What have you done lately to know your customer?



Comments

  1. .James N. says:

    Thank you for these posts. I read them.

    Submitted Apr 4, 2012 8:09 AM

  2. .karen j. says:

    My brother lives in Munich and works for a small microprocessor business in Austria. Last summer, the CEO flew his entire executive staff and their families (which included my brother and sister-in law) to Shanghai for 6 months, where they lived and worked among their Chinese customers. They took field trips to Japan (the Sapporo beer factory, yum), Beijing, and places so remote that I don't remember. They took Chinese lessons, and my sister-in-law now knows German and Mandarin Chinese. The children were enrolled in the ex-pat schools. They all worked prertty hard!

    So, I think that John, the CEO, walks the talk regarding the value of knowing your customer! And the company is reaping huge profits from improved customer relationships and ecxellent good-will.

    Knowing your clients and vendors intuitively makes sense. Imagine the barriers to trade if you offend the entire way of life of a culture! I hope to hear of American businesses doing this type of intensive cultural immersion as the economy improves.

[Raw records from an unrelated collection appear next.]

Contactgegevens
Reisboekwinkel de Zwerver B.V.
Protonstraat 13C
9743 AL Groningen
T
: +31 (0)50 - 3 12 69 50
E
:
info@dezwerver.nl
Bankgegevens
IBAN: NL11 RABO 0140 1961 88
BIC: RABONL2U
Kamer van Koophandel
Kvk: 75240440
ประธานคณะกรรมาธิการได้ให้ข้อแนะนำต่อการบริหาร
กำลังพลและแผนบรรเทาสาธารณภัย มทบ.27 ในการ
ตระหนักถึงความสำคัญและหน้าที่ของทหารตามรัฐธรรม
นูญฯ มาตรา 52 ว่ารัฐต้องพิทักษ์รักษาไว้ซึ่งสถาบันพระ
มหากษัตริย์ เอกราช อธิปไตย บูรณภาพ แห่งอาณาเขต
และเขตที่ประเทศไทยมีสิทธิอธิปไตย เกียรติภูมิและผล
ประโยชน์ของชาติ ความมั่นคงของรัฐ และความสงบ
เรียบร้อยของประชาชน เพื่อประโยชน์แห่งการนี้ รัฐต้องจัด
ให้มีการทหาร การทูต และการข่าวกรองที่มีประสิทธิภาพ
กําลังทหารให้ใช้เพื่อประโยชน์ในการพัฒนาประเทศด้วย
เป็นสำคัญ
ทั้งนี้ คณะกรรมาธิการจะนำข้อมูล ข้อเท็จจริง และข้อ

    Submitted Apr 4, 2012 12:06 PM

  3. .Scott M. says:

    Nice article Joe.  Timely for us!

    Submitted Apr 4, 2012 12:48 PM

  4. .Joseph O. says:

    Joe thanks for this article. It has help me to understand more the topic Psychographics.

    Thanks

    Submitted Apr 4, 2012 4:48 PM

  5. .Hsiung K. says:

    Good article.  Once I thought I could predict my "customers" but attending focus groups and reading quantitative research reports proved me partly wrong.  But then, I was fortunate enough to work as strategic planner at 2 global ad agencies to gain this experience. 

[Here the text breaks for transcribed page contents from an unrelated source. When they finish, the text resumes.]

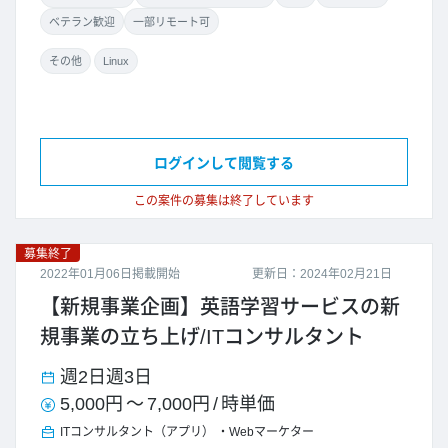
ベテラン歓迎
一部リモート可
その他
Linux
ログインして閲覧する
この案件の募集は終了しています
募集終了
2022年01月06日掲載開始
更新日：2024年02月21日
【新規事業企画】英語学習サービスの新
規事業の立ち上げ/ITコンサルタント
週2日
週3日
5,000円
～
7,000円
/
時単価
ITコンサルタント（アプリ）
Webマーケター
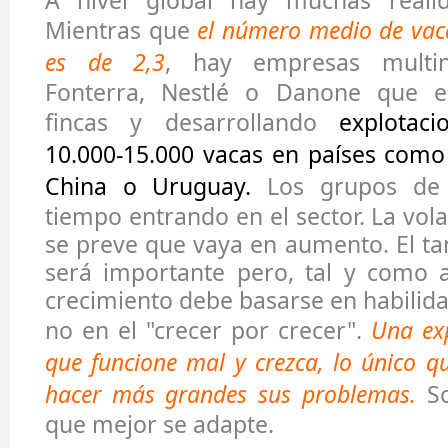
A nivel global hay muchas realid
Mientras que
el número medio de vac
es de 2,3
, hay empresas multin
Fonterra, Nestlé o Danone que 
fincas y desarrollando
explotaci
10.000-15.000 vacas en países como
China o Uruguay.
Los grupos de i
tiempo entrando en el sector. La vola
se preve que vaya en aumento. El t
será importante pero, tal y como a
crecimiento debe basarse en habilida
no en el "crecer por crecer".
Una ex
que funcione mal y crezca, lo único q
hacer más grandes sus problemas.
S
que mejor se adapte.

    Submitted Apr 4, 2012 7:45 PM

  6. .Steve B. says:

    A bit of the "old which came first the Chicken or the Egg" don't you think?  After all, I can assume I know who will be best served with my products and services, and then I can drill into the getting to know them, and change to meet their needs.  But is there a way to determine first if there is a better market to target (better suited) before I invest these resources? ( I expect I'll hear back that it's like long range planning and you adjust as you go), but if I'm targeting clients who are price conscious but my product is more appropriate for those who are sensitive to a different need I meet and price is not an issue, how will I find that out before I adjust my service model too much???

    Submitted Apr 5, 2012 9:22 AM

  7. .Joseph Wollenweber says:

    Steve: The simple answer to your question is two fold; Market Research and Market Testing. You can develop simple methods for surveying a market and discovering before you put a lot of resources behind your effort what the potential might be. Then, after adequately assessing the potential market and its profitability, you find ways to test that assumption and see how it works in the laboratory of your business. The combination of the two: research and testing can both lead you to the rich veins of a new customer niche but also help avoid allocating large amounts of resources before your idea has been thoroughly tested. Both ways, you win!

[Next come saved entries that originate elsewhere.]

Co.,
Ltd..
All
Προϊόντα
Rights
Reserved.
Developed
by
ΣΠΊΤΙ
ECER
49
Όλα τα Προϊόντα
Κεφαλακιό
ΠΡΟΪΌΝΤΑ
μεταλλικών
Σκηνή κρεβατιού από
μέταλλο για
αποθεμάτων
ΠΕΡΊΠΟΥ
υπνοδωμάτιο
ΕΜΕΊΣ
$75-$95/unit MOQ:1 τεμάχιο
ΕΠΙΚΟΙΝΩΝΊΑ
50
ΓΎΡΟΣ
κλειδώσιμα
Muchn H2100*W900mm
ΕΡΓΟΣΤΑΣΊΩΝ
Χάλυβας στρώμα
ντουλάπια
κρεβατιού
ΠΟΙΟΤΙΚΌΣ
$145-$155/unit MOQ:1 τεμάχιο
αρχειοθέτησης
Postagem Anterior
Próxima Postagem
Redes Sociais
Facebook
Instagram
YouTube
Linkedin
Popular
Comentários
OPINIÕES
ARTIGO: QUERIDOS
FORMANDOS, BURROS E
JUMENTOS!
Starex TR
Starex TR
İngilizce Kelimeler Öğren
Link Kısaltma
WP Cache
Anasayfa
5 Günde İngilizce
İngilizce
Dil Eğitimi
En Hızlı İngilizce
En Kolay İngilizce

    Submitted Apr 5, 2012 2:48 PM

  8. .Michael C. says:

    The other combination that we apply extensively is to create a data fusion between the psychographic information and customer behaviour and profiling. Often the initial segmentation analysis of customers from the company's database will generate communities of customers who share the same demographics and lifestyle profile yet their behaviour differs (products bought, RFM score, chrun point, etc). This delivers the 'golden questions' that have to be asked and these will differ between the two apparently similar groups; it provides the marketer with the questions that should be asked in the survey. It is only when the 'golden questions' used to drive the psychographic surveys are answered can we derive the true differentiators and use that to drive marketing communication.